Minggu, 21 April 2019

DEMOKRASI PANCASILA & DEMOKRASI TRANSAKSIONAL



DEMOKRASI PANCASILA & DEMOKRASI TRANSAKSIONAL
Oleh : Reinhard Hutapea
Staf pengajar Fisipol UDA Medan dan Direktur CEPP MIP Unitas Palembang
Published Waspada, 20 April 2019
Katanya pemilihan umum, tapi hasil (output)nya seperti tak umum, meski mekanisme dan prosedurnya umum. Terkesan terpenjara eksklusif meski berjubah kebebasan (demokrasi)

Instrument, pendekatan, atau persfektif yang paling dekat memahami mengapa terjadi korupsi, suap, atau perburuan rente adalah ilmu ekonomi. Disebut seperti itu, karena motif utama perilaku tercela itu adalah unsur ekonomi, yakni memperkaya diri sendiri melalui lembaga-lembaga negara, lepas secara sah atau sebaliknya. Kongkritnya bagaimana supaya kaya raya secara individual (Susan Rose-Ackerman, 2000)

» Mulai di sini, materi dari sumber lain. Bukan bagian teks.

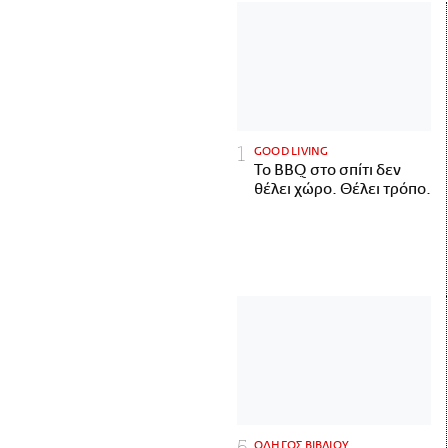
GOOD LIVING
Το BBQ στο σπίτι δεν
θέλει χώρο. Θέλει τρόπο.
ΟΔΗΓΟΣ ΒΙΒΛΙΟΥ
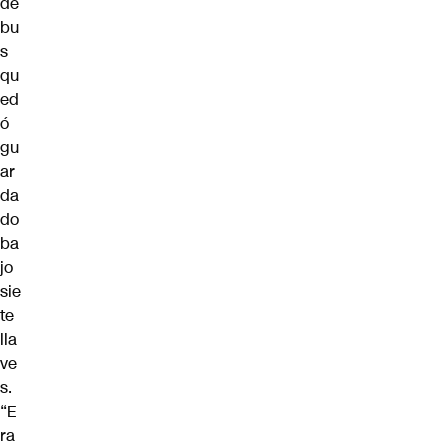
de
bu
s
qu
ed
ó
gu
ar
da
do
ba
jo
sie
te
lla
ve
s.
“E
ra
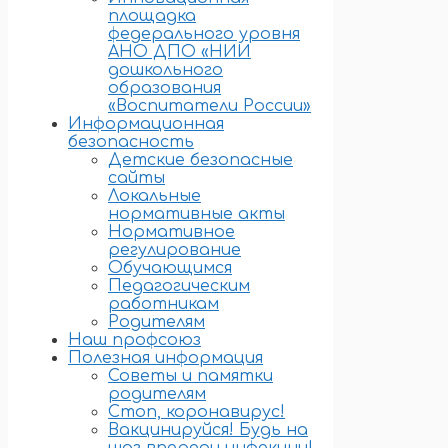
площадка
федерального уровня
АНО ДПО «НИИ
дошкольного
образования
«Воспитатели России»
Информационная
безопасность
Детские безопасные
сайты
Локальные
нормативные акты
Нормативное
регулирование
Обучающимся
Педагогическим
работникам
Родителям
Наш профсоюз
Полезная информация
Советы и памятки
родителям
Стоп, коронавирус!
Вакцинируйся! Будь на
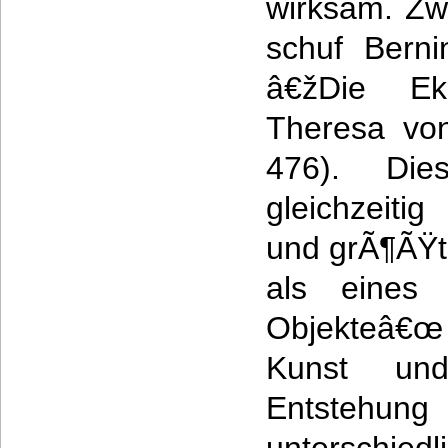
wirksam. Zw
schuf Berni
â€žDie Ek
Theresa von
476). Die
gleichzeit
und grÃ¶ÃŸte
als eines 
Objekteâ€œ
Kunst un
Entstehung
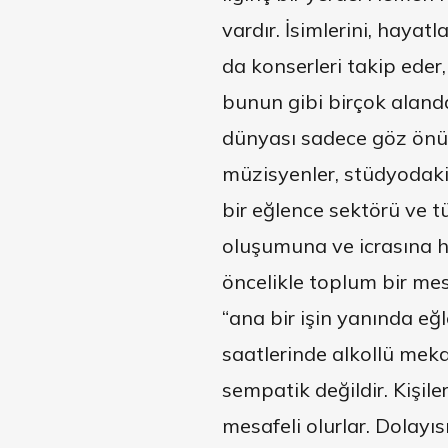
vardır. İsimlerini, hayatla
da konserleri takip eder,
bunun gibi birçok alanda
dünyası sadece göz önün
müzisyenler, stüdyodaki
bir eğlence sektörü ve t
oluşumuna ve icrasına h
öncelikle toplum bir me
“ana bir işin yanında eğl
saatlerinde alkollü mek
sempatik değildir. Kişil
mesafeli olurlar. Dolay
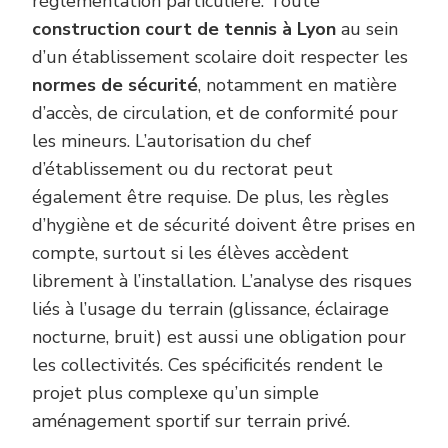
réglementation particulière. Toute
construction court de tennis à Lyon
au sein
d’un établissement scolaire doit respecter les
normes de sécurité
, notamment en matière
d’accès, de circulation, et de conformité pour
les mineurs. L’autorisation du chef
d’établissement ou du rectorat peut
également être requise. De plus, les règles
d’hygiène et de sécurité doivent être prises en
compte, surtout si les élèves accèdent
librement à l’installation. L’analyse des risques
liés à l’usage du terrain (glissance, éclairage
nocturne, bruit) est aussi une obligation pour
les collectivités. Ces spécificités rendent le
projet plus complexe qu’un simple
aménagement sportif sur terrain privé.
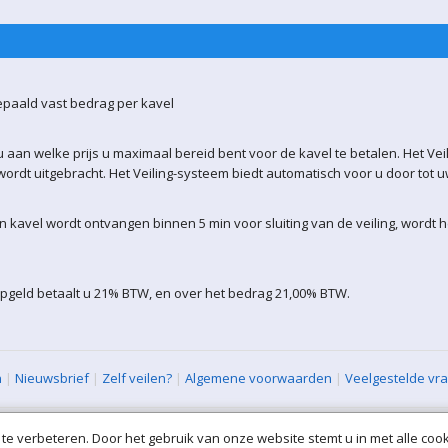
epaald vast bedrag per kavel
 aan welke prijs u maximaal bereid bent voor de kavel te betalen. Het Vei
ordt uitgebracht. Het Veiling-systeem biedt automatisch voor u door tot 
kavel wordt ontvangen binnen 5 min voor sluiting van de veiling, wordt 
opgeld betaalt u 21% BTW, en over het bedrag 21,00% BTW.
n
|
Nieuwsbrief
|
Zelf veilen?
|
Algemene voorwaarden
|
Veelgestelde vr
XML Sitemap
| All rights reserved (VLAVEM-WEB-1)
te verbeteren. Door het gebruik van onze website stemt u in met alle cook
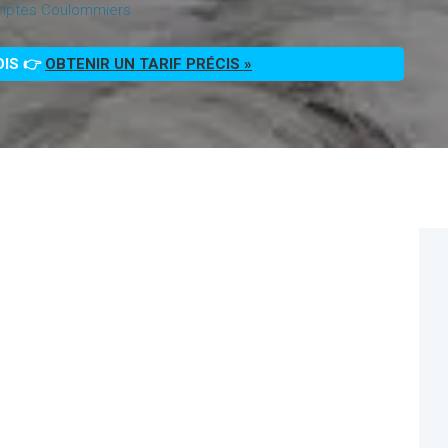
mptes Coulommiers
OIS 👉
OBTENIR UN TARIF PRÉCIS »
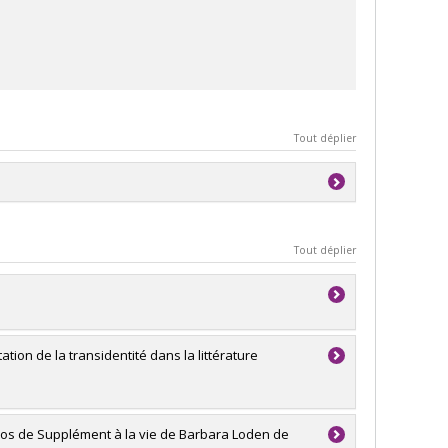
Tout déplier
Tout déplier
ion de la transidentité dans la littérature
ropos de Supplément à la vie de Barbara Loden de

Walaupun tidak dihubungkan dengan teori liberal-pasar bebasnya Adam Smith, yakni competition (kompetisi), sesungguhnya itulah argumentasi klasiknya (bukan konsep sosialismenya Marx). Tidakkah Adam Smith bertitah bahwa persaingan (kompetisi) antar individu/pribadi itu akan mendatangkan kemakmuran bagi semua orang via tangan-tangan tak terlihat (invisible hand)?

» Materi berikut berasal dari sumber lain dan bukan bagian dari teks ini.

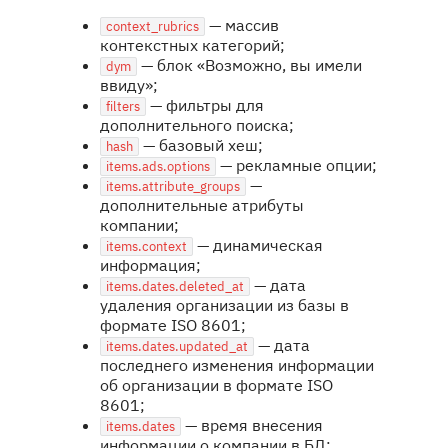
— массив
context_rubrics
контекстных категорий;
— блок «Возможно, вы имели
dym
ввиду»;
— фильтры для
filters
дополнительного поиска;
— базовый хеш;
hash
— рекламные опции;
items.ads.options
—
items.attribute_groups
дополнительные атрибуты
компании;
— динамическая
items.context
информация;
— дата
items.dates.deleted_at
удаления организации из базы в
формате ISO 8601;
— дата
items.dates.updated_at
последнего изменения информации
об организации в формате ISO
8601;
— время внесения
items.dates
информации о компании в БД;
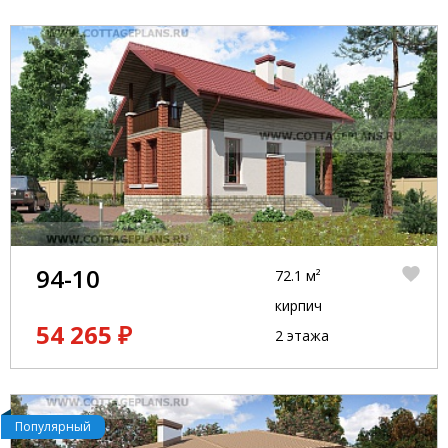
94-10
72.1 м²
кирпич
54 265 ₽
2 этажа
Популярный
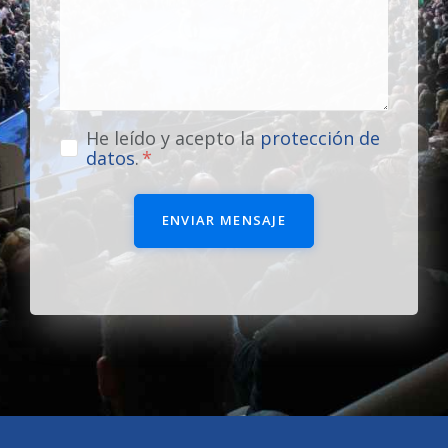
He leído y acepto la
protección de
datos
.
ENVIAR MENSAJE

Dalam prakteknya teori itu jauh dari kenyataan. Yang mengemuka, tak lain-tak bukan, persaingan itu hanya menguntungkan individu yang paling kuat, lihai, dan efisien.Tidak diluarnya, sebagaimana dititah-teorikan bapak pasar bebas (Adam Smith) itu yakni, akan mendatangkan kemakmuran bagi semua orang, karena persaingan antar individu tersebut akan melesatkan barang-barang, komoditas, dan lain-lain unsur ekonomi yang murah dan bermutu.
Faktanya ternyata tidak seperti itu, sebab yang muncul dan dominan kemudian adalah monopoli, monopsoni, kartel, dan lain-lain penyakit kronis ekonomi yang meletakkan kemakmuran itu tetap di langit. Paul Krugman (1995) dengan tegas menudingnya sebagai zero sum game (antitese dari positif sum game), alias menguntungkan yang satu merugikan yang lain.
Susan Rose - Ackerman yang banyak terlibat dalam bantuan-bantuan ekonomi Bank Dunia (World Bank) kenegara-negara lain, khususnya kepada negara-negara sedang berkembang (NSB), termasuk Indonesia, menyebut distorsi demikian menyeruak karena lembaga yang mempraksiskannya, yakni negara dan swasta (yang disinggahi bantuan tersebut) tidak berfungsi semestinya.
Negara/pemerintah dan swasta tidak menjalankan tugas dan fungsi secara konsekwen sebagaimana ideologi, konstitusi, plus inovasinya (good governance/bisnis pemerintah). Katanya/tertulisnya demokrasi (kedaulatan rakyat, pasal 1, ayat 2 UUD 1945), namun yang tampil tidak seperti, atau jauh dari nilai-nilai luhur itu.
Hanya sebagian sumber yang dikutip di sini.